Start of SUPPLIED MATERIAL
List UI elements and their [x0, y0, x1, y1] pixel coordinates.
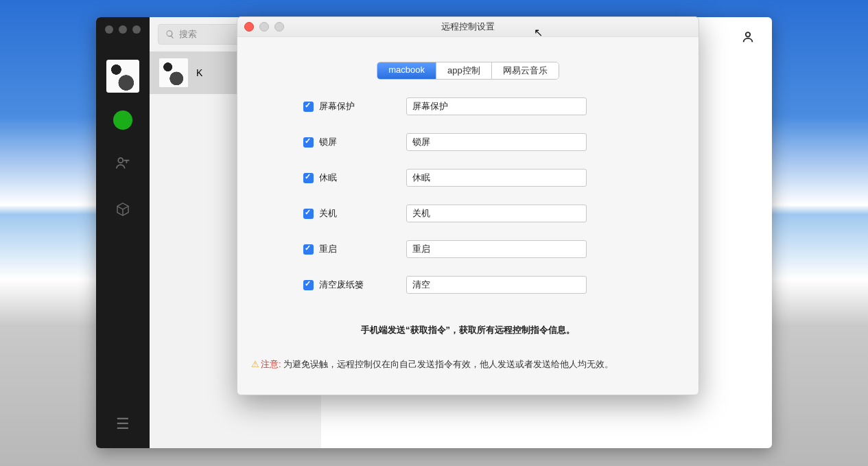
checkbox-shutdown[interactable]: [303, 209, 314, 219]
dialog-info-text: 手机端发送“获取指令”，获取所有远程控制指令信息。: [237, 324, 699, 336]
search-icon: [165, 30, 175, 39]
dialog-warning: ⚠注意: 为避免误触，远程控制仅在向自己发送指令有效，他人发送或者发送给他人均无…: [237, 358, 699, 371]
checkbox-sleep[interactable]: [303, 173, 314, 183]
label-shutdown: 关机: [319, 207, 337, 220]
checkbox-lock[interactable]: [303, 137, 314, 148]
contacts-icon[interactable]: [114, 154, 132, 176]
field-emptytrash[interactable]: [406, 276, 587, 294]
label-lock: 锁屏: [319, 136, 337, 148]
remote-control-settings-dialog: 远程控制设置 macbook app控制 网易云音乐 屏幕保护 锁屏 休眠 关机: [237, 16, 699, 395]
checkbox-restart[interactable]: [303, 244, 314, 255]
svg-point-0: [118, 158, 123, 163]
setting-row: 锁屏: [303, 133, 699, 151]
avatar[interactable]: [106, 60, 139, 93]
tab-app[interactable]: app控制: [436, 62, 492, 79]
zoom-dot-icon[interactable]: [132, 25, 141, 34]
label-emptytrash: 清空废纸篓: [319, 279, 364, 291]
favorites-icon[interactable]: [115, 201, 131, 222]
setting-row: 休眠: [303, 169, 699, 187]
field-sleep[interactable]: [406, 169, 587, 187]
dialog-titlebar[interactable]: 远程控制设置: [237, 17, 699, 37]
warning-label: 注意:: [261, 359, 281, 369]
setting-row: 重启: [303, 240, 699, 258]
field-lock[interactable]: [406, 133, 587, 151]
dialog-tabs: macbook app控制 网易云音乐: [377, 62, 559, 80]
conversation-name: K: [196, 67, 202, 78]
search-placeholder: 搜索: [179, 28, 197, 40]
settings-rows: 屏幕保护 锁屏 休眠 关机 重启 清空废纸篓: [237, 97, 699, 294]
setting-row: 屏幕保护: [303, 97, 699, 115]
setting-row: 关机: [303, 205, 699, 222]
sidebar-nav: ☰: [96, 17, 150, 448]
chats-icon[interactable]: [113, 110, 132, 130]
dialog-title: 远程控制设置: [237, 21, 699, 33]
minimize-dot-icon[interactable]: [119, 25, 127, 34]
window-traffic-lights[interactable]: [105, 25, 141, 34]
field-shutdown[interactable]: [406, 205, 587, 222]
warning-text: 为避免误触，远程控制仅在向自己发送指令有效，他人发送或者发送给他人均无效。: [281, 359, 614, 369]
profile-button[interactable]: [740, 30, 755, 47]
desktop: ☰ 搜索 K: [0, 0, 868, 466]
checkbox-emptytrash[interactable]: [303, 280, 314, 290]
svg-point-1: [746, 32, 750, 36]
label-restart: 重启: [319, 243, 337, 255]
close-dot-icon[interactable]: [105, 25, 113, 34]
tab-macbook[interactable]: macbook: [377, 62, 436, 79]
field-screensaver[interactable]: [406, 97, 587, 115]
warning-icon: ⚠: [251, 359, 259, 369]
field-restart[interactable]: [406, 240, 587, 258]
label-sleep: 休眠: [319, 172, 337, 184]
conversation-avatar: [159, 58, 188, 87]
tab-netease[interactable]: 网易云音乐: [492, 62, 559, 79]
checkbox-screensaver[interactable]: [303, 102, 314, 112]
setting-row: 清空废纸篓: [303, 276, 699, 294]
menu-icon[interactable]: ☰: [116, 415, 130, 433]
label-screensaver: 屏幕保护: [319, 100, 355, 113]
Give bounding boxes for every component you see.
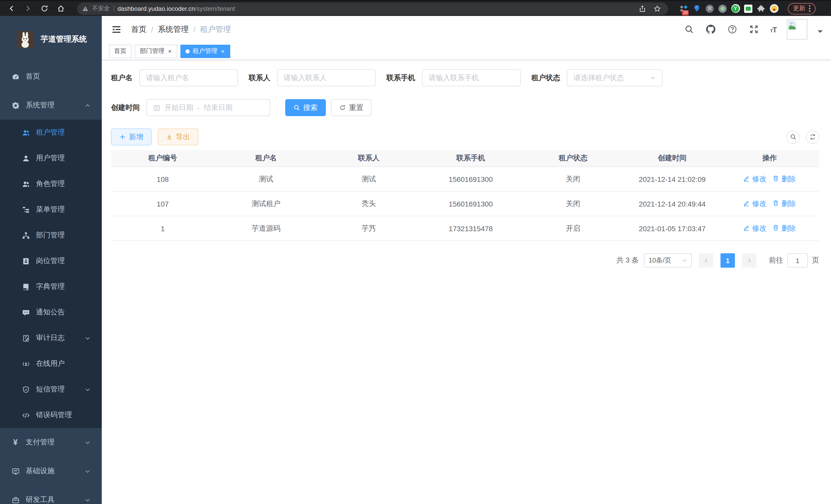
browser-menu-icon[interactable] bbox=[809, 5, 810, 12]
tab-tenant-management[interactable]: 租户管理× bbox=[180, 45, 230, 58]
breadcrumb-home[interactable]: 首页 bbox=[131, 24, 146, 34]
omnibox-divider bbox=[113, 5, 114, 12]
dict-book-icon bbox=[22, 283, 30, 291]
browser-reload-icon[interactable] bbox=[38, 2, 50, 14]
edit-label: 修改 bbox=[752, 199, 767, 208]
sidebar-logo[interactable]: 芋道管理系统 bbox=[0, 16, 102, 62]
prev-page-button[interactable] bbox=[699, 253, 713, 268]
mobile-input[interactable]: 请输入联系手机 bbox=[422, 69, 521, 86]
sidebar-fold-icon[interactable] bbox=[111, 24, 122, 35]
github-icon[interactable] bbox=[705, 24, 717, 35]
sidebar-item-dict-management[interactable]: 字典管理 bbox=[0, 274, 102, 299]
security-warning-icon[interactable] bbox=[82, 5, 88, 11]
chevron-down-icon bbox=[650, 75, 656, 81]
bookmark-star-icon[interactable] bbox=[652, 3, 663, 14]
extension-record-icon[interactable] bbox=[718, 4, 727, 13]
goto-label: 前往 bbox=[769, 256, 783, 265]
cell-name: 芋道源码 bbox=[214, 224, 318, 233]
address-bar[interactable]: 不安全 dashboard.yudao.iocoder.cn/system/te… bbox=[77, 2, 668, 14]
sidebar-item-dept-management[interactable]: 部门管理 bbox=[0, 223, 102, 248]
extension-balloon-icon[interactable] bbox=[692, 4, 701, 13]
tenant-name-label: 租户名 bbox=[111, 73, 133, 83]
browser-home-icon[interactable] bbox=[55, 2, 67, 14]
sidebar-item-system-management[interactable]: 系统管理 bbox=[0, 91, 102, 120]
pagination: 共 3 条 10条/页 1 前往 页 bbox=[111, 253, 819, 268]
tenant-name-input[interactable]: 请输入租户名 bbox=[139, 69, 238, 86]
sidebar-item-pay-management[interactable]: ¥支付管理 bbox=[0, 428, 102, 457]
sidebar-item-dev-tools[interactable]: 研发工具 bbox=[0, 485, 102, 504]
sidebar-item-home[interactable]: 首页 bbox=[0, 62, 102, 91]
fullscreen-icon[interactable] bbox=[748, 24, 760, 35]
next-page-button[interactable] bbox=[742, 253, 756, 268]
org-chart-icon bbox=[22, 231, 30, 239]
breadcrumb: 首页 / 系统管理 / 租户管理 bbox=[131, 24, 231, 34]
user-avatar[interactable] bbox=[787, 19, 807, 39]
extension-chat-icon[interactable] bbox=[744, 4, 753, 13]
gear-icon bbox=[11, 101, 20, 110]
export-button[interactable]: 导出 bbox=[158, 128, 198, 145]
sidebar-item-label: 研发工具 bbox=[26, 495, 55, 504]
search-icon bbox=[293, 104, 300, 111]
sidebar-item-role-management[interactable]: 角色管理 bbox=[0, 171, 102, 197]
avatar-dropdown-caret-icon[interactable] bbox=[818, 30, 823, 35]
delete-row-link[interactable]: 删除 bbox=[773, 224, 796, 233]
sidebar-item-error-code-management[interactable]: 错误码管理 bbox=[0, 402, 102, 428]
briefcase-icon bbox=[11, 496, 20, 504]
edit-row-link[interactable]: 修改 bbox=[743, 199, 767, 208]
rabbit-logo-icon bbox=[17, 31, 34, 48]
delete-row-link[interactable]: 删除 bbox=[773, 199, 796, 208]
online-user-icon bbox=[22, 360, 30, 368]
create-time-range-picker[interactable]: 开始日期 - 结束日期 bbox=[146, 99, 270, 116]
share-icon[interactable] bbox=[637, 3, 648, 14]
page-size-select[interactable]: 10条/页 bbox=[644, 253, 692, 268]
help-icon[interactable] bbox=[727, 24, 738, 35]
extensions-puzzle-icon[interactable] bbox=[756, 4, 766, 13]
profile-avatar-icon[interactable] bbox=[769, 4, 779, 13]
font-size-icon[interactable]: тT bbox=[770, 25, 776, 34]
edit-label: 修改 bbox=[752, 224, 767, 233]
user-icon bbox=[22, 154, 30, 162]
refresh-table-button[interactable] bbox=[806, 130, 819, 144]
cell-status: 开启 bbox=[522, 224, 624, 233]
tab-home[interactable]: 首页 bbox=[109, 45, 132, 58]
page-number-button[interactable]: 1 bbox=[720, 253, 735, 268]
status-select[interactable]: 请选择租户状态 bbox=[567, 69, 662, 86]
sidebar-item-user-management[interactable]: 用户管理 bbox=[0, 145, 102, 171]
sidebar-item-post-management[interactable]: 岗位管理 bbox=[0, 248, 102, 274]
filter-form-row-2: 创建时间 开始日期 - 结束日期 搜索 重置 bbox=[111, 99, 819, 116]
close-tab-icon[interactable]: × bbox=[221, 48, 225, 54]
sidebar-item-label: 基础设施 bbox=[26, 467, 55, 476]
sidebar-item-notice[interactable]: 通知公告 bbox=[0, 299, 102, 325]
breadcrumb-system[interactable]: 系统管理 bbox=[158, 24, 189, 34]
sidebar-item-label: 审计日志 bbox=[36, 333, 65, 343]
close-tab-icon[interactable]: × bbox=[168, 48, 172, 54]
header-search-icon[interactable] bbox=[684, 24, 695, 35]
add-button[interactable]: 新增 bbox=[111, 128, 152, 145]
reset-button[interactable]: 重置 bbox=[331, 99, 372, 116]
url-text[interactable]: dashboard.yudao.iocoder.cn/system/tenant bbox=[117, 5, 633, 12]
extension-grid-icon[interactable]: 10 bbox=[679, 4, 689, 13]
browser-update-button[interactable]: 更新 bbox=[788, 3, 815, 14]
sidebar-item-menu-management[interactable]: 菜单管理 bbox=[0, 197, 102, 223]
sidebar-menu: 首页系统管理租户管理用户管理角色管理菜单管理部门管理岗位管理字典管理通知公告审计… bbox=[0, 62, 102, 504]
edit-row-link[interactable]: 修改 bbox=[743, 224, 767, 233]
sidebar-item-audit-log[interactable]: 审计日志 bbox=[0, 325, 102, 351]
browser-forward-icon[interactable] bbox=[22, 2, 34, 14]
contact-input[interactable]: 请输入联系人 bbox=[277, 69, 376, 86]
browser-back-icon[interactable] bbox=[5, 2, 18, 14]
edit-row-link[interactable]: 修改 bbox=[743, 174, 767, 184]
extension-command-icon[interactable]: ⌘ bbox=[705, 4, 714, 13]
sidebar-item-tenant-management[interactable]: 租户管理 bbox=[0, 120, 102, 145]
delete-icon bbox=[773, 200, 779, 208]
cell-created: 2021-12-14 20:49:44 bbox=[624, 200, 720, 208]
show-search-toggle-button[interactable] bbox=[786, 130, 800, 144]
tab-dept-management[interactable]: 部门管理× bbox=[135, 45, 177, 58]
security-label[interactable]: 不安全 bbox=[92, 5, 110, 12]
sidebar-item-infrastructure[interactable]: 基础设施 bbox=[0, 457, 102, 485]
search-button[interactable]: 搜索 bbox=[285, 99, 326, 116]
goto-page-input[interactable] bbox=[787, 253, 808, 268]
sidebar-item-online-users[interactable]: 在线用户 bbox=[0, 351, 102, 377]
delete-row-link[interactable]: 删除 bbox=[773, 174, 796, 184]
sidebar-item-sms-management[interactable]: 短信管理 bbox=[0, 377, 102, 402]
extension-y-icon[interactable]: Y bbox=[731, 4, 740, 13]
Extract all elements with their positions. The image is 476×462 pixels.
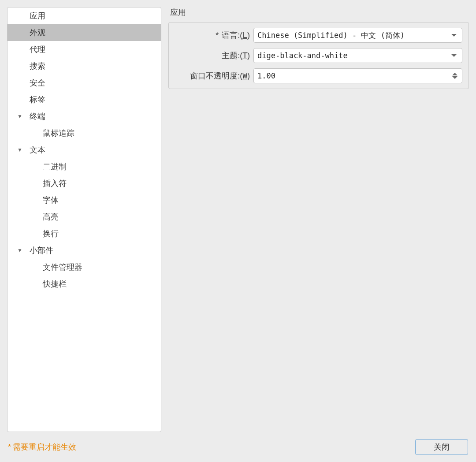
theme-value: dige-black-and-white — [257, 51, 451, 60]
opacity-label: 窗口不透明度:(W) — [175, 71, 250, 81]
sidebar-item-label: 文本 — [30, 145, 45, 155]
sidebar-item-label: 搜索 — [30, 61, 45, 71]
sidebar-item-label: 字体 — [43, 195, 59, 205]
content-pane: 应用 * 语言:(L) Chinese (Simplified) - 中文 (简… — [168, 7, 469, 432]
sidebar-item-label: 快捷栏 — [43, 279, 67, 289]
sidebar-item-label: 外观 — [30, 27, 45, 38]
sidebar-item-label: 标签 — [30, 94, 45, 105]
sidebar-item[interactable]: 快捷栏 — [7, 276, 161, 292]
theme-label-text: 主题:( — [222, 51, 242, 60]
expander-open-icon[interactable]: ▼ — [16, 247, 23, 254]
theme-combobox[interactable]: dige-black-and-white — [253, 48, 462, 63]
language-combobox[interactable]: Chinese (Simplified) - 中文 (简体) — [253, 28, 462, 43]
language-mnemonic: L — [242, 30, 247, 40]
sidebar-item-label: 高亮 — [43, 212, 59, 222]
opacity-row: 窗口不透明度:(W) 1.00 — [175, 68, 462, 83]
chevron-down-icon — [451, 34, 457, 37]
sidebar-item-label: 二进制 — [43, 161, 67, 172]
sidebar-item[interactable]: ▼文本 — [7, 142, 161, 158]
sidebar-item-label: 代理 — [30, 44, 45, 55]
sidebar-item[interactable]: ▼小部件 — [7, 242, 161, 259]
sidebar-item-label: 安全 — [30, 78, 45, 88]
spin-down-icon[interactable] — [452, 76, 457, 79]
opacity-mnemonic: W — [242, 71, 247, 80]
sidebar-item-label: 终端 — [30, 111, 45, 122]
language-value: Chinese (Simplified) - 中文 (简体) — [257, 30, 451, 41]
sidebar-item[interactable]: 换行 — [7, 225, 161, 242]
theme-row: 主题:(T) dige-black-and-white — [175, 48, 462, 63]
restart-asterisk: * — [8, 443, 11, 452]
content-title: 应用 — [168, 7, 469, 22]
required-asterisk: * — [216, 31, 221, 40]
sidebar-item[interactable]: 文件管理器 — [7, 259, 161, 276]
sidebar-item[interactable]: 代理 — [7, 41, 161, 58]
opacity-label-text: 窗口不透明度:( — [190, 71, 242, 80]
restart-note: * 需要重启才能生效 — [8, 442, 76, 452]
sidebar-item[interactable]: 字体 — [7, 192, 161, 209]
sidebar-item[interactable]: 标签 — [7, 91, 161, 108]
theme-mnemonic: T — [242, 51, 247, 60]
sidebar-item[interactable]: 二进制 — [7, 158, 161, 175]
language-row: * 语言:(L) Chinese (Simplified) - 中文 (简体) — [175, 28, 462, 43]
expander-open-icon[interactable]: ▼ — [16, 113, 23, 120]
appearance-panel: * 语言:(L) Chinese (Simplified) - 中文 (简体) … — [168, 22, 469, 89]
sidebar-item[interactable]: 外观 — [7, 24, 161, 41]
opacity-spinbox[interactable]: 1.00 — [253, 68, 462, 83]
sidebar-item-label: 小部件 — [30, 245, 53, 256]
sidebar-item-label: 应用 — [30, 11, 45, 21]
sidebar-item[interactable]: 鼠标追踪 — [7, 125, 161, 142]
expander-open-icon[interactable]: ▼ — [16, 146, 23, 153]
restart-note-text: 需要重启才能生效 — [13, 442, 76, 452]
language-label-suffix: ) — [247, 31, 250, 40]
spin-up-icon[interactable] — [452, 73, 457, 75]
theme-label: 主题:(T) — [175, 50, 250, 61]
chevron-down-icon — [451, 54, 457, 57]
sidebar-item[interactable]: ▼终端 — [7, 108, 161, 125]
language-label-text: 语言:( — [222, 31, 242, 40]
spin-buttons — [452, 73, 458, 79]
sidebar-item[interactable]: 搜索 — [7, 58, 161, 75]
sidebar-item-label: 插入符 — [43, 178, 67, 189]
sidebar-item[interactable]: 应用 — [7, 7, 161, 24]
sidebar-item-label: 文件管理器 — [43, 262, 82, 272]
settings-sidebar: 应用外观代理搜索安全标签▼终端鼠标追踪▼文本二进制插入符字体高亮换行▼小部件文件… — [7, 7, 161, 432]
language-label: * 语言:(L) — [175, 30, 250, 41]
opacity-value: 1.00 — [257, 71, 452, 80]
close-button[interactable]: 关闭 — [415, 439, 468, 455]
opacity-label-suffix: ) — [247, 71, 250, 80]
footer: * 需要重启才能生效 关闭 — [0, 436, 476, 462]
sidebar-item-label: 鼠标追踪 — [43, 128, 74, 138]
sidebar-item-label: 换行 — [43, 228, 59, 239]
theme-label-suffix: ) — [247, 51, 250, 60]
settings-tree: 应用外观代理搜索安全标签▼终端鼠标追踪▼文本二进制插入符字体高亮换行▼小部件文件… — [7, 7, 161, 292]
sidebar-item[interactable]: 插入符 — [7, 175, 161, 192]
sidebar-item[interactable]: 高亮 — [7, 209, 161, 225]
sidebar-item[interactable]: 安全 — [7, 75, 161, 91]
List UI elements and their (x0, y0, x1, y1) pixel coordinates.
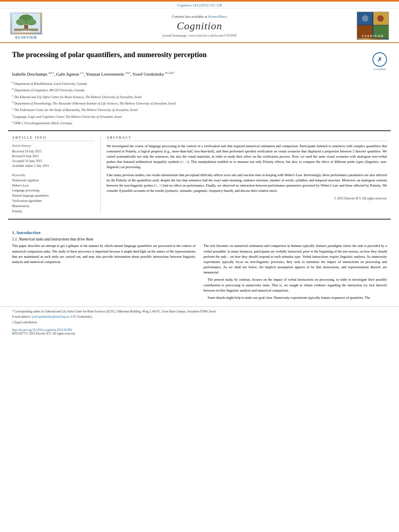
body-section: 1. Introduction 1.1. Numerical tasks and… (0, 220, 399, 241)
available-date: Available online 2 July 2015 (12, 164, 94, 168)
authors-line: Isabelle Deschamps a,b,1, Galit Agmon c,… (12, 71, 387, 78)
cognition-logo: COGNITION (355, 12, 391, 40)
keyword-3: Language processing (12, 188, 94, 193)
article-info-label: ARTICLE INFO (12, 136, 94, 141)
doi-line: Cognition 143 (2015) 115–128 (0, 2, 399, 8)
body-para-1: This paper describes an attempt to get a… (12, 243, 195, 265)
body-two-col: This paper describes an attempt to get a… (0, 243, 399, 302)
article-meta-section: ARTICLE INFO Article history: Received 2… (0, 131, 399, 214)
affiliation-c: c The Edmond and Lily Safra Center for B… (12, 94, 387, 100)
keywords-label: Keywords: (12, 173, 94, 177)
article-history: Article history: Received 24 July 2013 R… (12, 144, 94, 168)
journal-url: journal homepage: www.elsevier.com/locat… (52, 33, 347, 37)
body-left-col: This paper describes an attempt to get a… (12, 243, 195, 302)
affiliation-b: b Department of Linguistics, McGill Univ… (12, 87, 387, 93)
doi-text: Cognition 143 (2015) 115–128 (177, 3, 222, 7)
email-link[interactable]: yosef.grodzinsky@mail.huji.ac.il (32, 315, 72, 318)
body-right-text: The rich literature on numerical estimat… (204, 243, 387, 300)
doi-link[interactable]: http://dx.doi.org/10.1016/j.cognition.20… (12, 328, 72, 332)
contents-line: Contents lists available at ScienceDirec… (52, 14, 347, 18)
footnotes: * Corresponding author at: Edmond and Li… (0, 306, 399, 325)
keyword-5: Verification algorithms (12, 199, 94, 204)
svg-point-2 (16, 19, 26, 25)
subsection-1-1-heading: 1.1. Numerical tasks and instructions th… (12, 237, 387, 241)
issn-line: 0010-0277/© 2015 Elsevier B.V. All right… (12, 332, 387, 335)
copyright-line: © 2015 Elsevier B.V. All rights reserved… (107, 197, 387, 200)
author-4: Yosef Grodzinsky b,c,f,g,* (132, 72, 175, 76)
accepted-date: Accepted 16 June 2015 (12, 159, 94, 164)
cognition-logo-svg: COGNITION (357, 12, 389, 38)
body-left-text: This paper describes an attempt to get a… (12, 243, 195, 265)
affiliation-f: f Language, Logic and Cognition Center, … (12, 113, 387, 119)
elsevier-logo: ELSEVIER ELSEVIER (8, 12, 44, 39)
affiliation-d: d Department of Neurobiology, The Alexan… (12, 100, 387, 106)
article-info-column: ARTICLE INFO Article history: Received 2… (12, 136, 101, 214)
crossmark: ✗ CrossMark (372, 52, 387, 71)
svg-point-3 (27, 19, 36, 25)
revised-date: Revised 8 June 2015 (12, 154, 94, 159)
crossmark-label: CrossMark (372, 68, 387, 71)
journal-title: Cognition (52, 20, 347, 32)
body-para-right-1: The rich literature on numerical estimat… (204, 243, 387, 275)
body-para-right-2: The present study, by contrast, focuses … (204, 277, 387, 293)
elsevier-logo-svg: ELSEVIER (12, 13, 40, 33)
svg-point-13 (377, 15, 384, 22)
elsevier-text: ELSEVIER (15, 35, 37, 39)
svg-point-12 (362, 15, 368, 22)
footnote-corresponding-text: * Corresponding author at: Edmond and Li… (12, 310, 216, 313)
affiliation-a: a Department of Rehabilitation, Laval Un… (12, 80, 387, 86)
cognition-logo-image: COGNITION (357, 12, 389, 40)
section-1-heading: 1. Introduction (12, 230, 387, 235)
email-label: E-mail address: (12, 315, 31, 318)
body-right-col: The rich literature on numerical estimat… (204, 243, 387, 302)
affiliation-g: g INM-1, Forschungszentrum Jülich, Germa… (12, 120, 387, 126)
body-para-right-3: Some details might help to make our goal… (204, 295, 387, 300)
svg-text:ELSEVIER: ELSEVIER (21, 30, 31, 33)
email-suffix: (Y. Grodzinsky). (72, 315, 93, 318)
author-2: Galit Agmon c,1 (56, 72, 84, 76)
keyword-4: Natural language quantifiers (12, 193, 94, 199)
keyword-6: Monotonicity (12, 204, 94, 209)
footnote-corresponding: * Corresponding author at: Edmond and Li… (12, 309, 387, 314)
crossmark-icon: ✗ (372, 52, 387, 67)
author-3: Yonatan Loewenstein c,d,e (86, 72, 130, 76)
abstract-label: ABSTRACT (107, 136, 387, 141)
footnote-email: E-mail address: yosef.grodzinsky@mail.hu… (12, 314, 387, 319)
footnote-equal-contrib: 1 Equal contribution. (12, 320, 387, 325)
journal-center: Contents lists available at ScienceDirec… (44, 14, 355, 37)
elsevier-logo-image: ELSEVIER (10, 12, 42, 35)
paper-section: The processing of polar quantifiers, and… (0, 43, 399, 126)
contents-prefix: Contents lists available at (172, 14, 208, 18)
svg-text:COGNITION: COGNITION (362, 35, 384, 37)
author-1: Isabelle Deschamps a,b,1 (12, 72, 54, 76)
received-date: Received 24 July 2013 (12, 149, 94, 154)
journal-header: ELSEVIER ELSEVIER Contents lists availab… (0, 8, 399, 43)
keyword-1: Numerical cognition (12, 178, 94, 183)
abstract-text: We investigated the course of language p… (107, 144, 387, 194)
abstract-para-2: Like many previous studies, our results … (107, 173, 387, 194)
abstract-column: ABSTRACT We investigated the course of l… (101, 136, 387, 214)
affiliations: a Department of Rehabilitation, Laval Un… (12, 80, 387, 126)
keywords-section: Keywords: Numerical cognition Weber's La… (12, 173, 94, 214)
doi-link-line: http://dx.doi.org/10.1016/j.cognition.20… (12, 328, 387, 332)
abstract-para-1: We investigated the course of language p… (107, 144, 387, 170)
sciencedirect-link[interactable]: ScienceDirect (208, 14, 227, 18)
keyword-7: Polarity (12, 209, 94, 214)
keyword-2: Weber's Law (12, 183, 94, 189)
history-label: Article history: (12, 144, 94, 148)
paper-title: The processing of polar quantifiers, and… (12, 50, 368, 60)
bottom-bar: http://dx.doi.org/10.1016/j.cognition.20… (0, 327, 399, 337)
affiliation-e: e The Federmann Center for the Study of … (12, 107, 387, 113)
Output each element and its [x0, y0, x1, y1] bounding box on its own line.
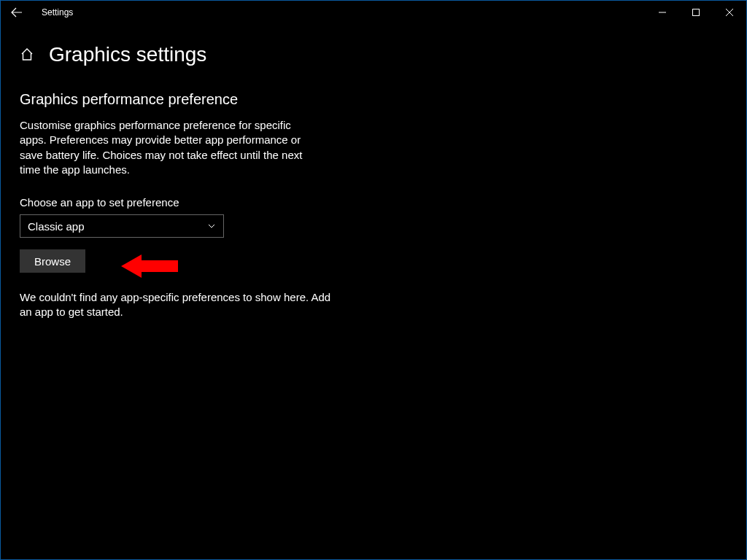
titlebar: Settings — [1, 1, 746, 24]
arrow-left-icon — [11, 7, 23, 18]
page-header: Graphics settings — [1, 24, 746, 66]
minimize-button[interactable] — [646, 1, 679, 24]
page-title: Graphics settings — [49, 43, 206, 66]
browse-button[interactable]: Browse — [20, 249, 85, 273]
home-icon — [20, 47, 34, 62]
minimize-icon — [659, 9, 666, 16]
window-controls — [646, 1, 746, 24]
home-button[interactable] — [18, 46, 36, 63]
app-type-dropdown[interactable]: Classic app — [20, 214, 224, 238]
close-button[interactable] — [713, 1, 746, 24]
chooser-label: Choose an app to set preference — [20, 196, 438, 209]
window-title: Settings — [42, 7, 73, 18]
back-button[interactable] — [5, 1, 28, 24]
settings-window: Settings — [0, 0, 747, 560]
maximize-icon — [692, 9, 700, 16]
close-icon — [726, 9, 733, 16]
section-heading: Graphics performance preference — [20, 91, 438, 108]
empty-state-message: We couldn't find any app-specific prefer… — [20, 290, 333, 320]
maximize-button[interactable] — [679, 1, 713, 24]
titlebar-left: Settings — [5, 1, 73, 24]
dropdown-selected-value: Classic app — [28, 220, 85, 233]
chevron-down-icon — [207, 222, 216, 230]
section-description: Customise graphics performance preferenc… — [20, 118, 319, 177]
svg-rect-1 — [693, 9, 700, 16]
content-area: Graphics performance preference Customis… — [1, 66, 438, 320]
End of SUPPLIED MATERIAL
§ WHAT IS EXPECTED:
On how many lines above does the word "屏幕保护" appear? Answer with that figure only.

§ WORKED SOLUTION:
4